**Action item:**
Under this line is a listing; return exactly the lines starting at the one with "пространство магазина, тем" and running down to the one with "Morbihan - Mayenne - Manche - Pays de Loire", and leave out its pictures.

=-=-=

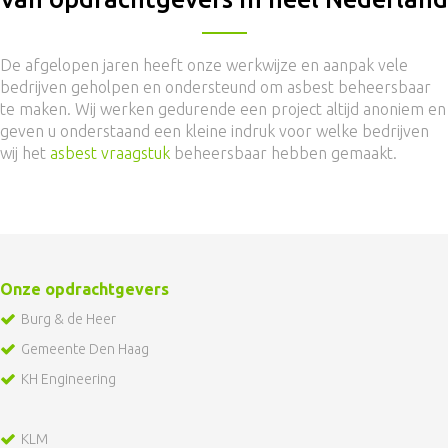
De afgelopen jaren heeft onze werkwijze en aanpak vele
bedrijven geholpen en ondersteund om asbest beheersbaar
te maken. Wij werken gedurende een project altijd anoniem en
geven u onderstaand een kleine indruk voor welke bedrijven
wij het
asbest vraagstuk
beheersbaar hebben gemaakt.
Onze opdrachtgevers
Burg & de Heer
Gemeente Den Haag
KH Engineering
KLM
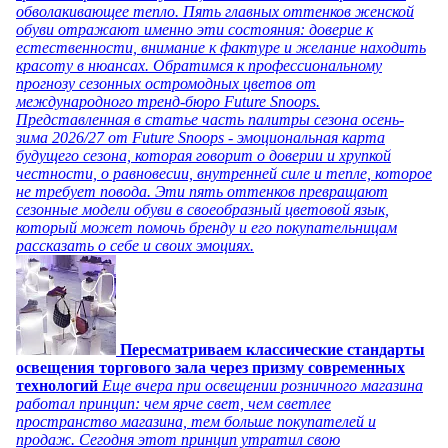
обволакивающее тепло. Пять главных оттенков женской
обуви отражают именно эти состояния: доверие к
естественности, внимание к фактуре и желание находить
красоту в нюансах. Обратимся к профессиональному
прогнозу сезонных остромодных цветов от
международного тренд-бюро Future Snoops.
Представленная в статье часть палитры сезона осень-
зима 2026/27 от Future Snoops - эмоциональная карта
будущего сезона, которая говорит о доверии и хрупкой
честности, о равновесии, внутренней силе и тепле, которое
не требует повода. Эти пять оттенков превращают
сезонные модели обуви в своеобразный цветовой язык,
который может помочь бренду и его покупательницам
рассказать о себе и своих эмоциях.
Пересматриваем классические стандарты
освещения торгового зала через призму современных
технологий
Еще вчера при освещении розничного магазина
работал принцип: чем ярче свет, чем светлее
пространство магазина, тем больше покупателей и
продаж. Сегодня этот принцип утратил свою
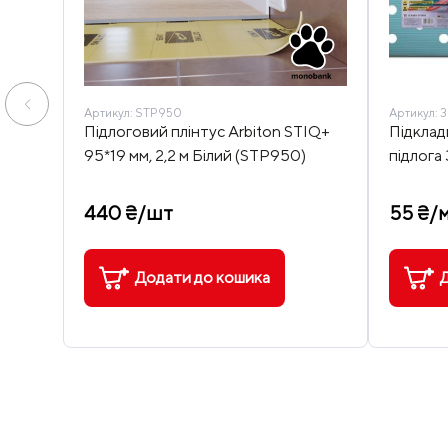
Артикул:
STP950
Артикул:
3
Підлоговий плінтус Arbiton STIQ+
Підкла
95*19 мм, 2,2 м Білий (STP950)
підлога 
440 ₴/шт
55 ₴/
Додати до кошика
Д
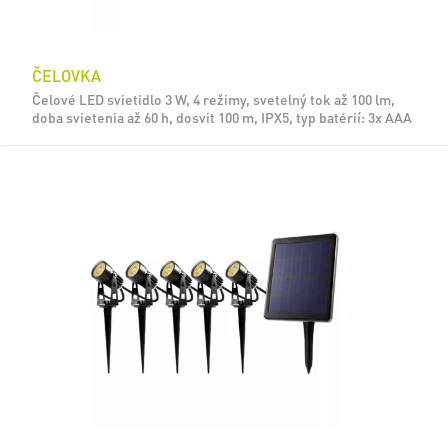
ČELOVKA
Čelové LED svietidlo 3 W, 4 režimy, svetelný tok až 100 lm,
doba svietenia až 60 h, dosvit 100 m, IPX5, typ batérií: 3x AAA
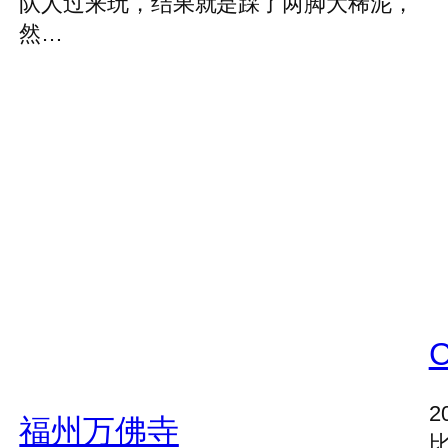
队人过来玩，结果就是踩了两脚大稀泥，
然…
2
福州万佛寺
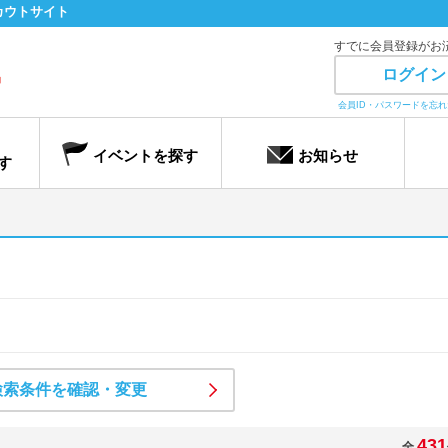
カウトサイト
すでに会員登録がお
ログイン
会員ID・パスワードを忘
イベントを探す
お知らせ
す
検索条件を確認・変更
431
全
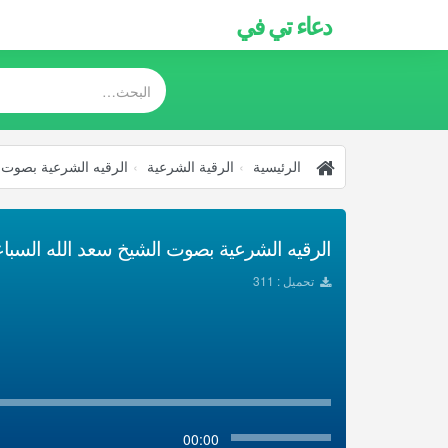
دعاء تي في
الرئيسية
الرقية الشرعية
الرقيه الشرعية بصوت 
الرقيه الشرعية بصوت الشيخ سعد الله السباعي
تحميل : 311
00:00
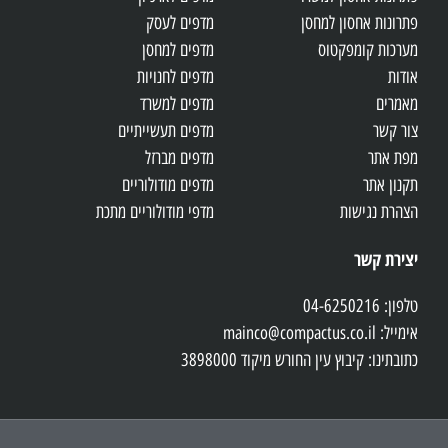
פתרונות אחסון למחסן
מדפים לעסק
מערכות קומפקטוס
מדפים למחסן
אודות
מדפים לחנויות
מאמרים
מדפים למשרד
צור קשר
מדפים תעשייתיים
מפת אתר
מדפים מברזל
תקנון אתר
מדפים מודולוריים
הצהרת נגישות
מדפי מודולוריים מתכת
יצירת קשר
טלפון: 04-6250216
אימייל: mainco@compactus.co.il
כתובתינו: קיבוץ עין החורש מיקוד 3898000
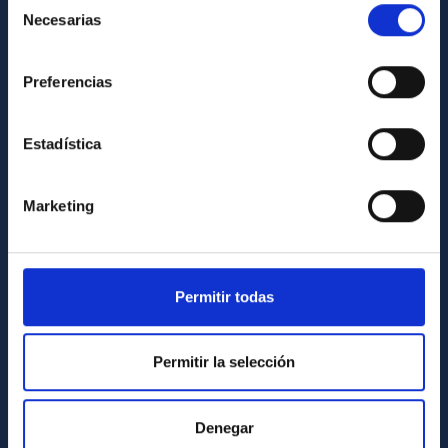
Necesarias
de
Library
consentimiento
General register
Preferencias
ABOUT THE IAC
Estadística
Legislation
Transparency
Marketing
Code of ethics and anti-fraud policy
Gender equality and diversity
Environment and Sustainability
Permitir todas
Forever IAC
IAC Projects
Permitir la selección
External funding
Severo Ochoa Programme
Denegar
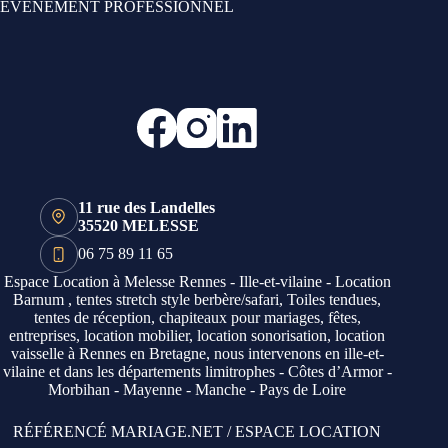
ÉVÉNEMENT PROFESSIONNEL
11 rue des Landelles
35520 MELESSE
06 75 89 11 65
Espace Location à Melesse Rennes - Ille-et-vilaine - Location
Barnum , tentes stretch style berbère/safari, Toiles tendues,
tentes de réception, chapiteaux pour mariages, fêtes,
entreprises, location mobilier, location sonorisation, location
vaisselle à Rennes en Bretagne, nous intervenons en ille-et-
vilaine et dans les départements limitrophes - Côtes d’Armor -
Morbihan - Mayenne - Manche - Pays de Loire
RÉFÉRENCÉ MARIAGE.NET /
ESPACE LOCATION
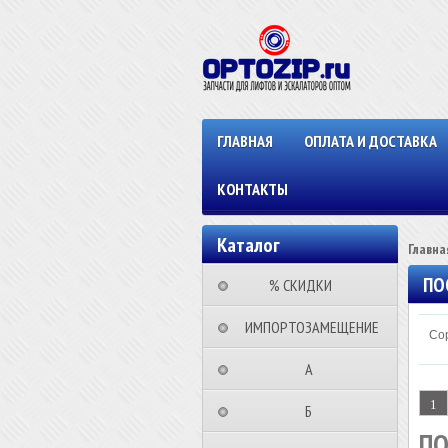
ГЛАВНАЯ
ОПЛАТА И ДОСТАВКА
КОНТАКТЫ
Каталог
Главна
ПО
⠀⠀⠀% СКИДКИ⠀⠀⠀⠀
⠀ИМПОРТОЗАМЕЩЕНИЕ
Сор
⠀⠀⠀⠀⠀⠀А⠀⠀⠀⠀⠀⠀⠀
1
⠀⠀⠀⠀⠀⠀Б⠀⠀⠀⠀⠀⠀⠀
ПО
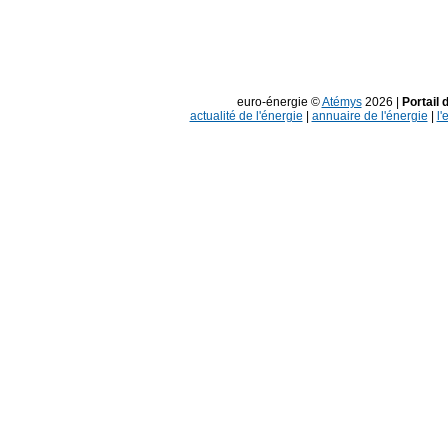
euro-énergie ©
Atémys
2026 |
Portail 
actualité de l'énergie
|
annuaire de l'énergie
|
l'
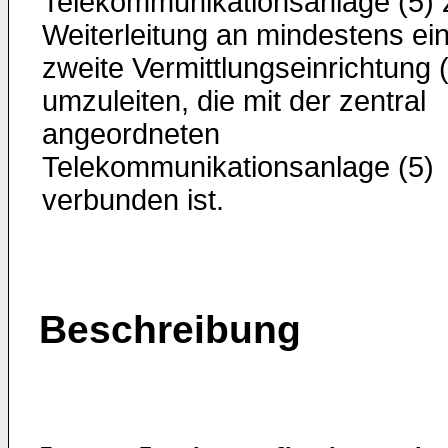
Telekommunikationsanlage (5) 
Weiterleitung an mindestens ei
zweite Vermittlungseinrichtung 
umzuleiten, die mit der zentral
angeordneten
Telekommunikationsanlage (5)
verbunden ist.
Beschreibung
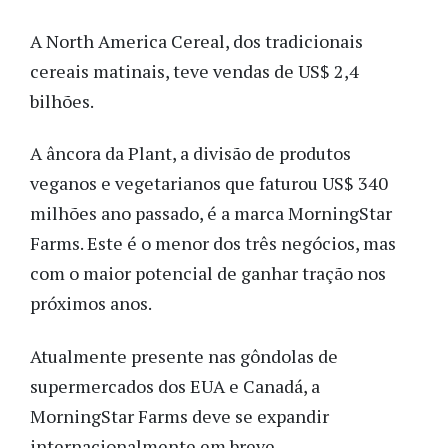
A North America Cereal, dos tradicionais
cereais matinais, teve vendas de US$ 2,4
bilhões.
A âncora da Plant, a divisão de produtos
veganos e vegetarianos que faturou US$ 340
milhões ano passado, é a marca MorningStar
Farms. Este é o menor dos três negócios, mas
com o maior potencial de ganhar tração nos
próximos anos.
Atualmente presente nas gôndolas de
supermercados dos EUA e Canadá, a
MorningStar Farms deve se expandir
internacionalmente em breve.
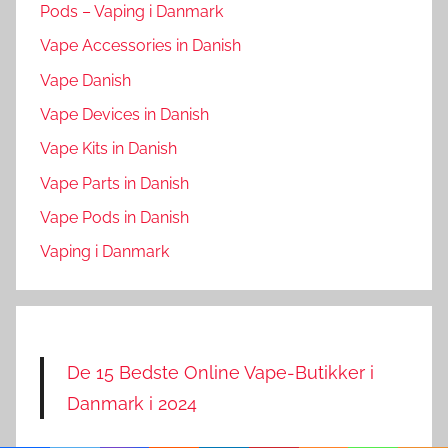
Pods – Vaping i Danmark
Vape Accessories in Danish
Vape Danish
Vape Devices in Danish
Vape Kits in Danish
Vape Parts in Danish
Vape Pods in Danish
Vaping i Danmark
De 15 Bedste Online Vape-Butikker i
Danmark i 2024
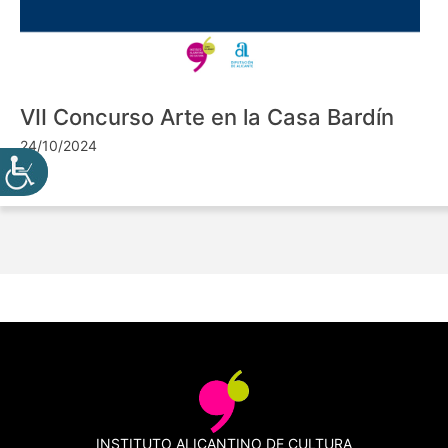
VII Concurso Arte en la Casa Bardín
24/10/2024
INSTITUTO ALICANTINO DE CULTURA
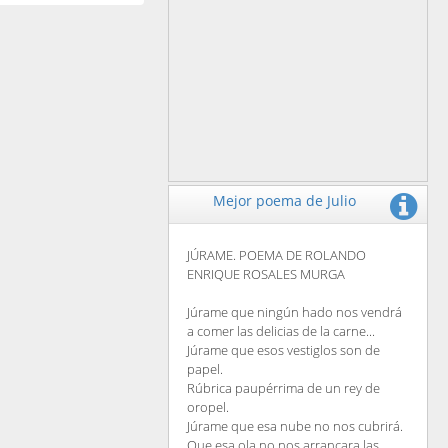
Mejor poema de Julio
JÚRAME. POEMA DE ROLANDO
ENRIQUE ROSALES MURGA
Júrame que ningún hado nos vendrá
a comer las delicias de la carne...
Júrame que esos vestiglos son de
papel.
Rúbrica paupérrima de un rey de
oropel.
Júrame que esa nube no nos cubrirá.
Que esa ola no nos arrancara las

=-=-=

**Exercise output:**
пространство магазина, тем больше покупателей и
продаж. Сегодня этот принцип утратил свою
Артикул:
STP950
Артикул:
3
Підлоговий плінтус Arbiton STIQ+
Підкла
95*19 мм, 2,2 м Білий (STP950)
підлога 
440 ₴/шт
55 ₴/
Додати до кошика
Д
ČELOVKA
Čelové LED svietidlo 3 W, 4 režimy, svetelný tok až 100 lm,
doba svietenia až 60 h, dosvit 100 m, IPX5, typ batérií: 3x AAA
队人过来玩，结果就是踩了两脚大稀泥，
然…
2
福州万佛寺
カウトサイト
すでに会員登録がお
ログイン
会員ID・パスワードを忘
イベントを探す
お知らせ
す
検索条件を確認・変更
431
全
دعاء تي في
الرئيسية
الرقية الشرعية
الرقيه الشرعية بصوت 
الرقيه الشرعية بصوت الشيخ سعد الله السباعي
تحميل : 311
00:00
פתרונות אחסון למחסן
מדפים לעסק
מערכות קומפקטוס
מדפים למחסן
אודות
מדפים לחנויות
מאמרים
מדפים למשרד
צור קשר
מדפים תעשייתיים
מפת אתר
מדפים מברזל
תקנון אתר
מדפים מודולוריים
הצהרת נגישות
מדפי מודולוריים מתכת
יצירת קשר
טלפון: 04-6250216
אימייל: mainco@compactus.co.il
כתובתינו: קיבוץ עין החורש מיקוד 3898000
Necesarias
de
Library
consentimiento
General register
Preferencias
ABOUT THE IAC
Estadística
Legislation
Transparency
Marketing
Code of ethics and anti-fraud policy
Gender equality and diversity
Environment and Sustainability
Permitir todas
Forever IAC
IAC Projects
Permitir la selección
External funding
Severo Ochoa Programme
Denegar
ÉVÉNEMENT PROFESSIONNEL
11 rue des Landelles
35520 MELESSE
06 75 89 11 65
Espace Location à Melesse Rennes - Ille-et-vilaine - Location
Barnum , tentes stretch style berbère/safari, Toiles tendues,
tentes de réception, chapiteaux pour mariages, fêtes,
entreprises, location mobilier, location sonorisation, location
vaisselle à Rennes en Bretagne, nous intervenons en ille-et-
vilaine et dans les départements limitrophes - Côtes d’Armor -
Morbihan - Mayenne - Manche - Pays de Loire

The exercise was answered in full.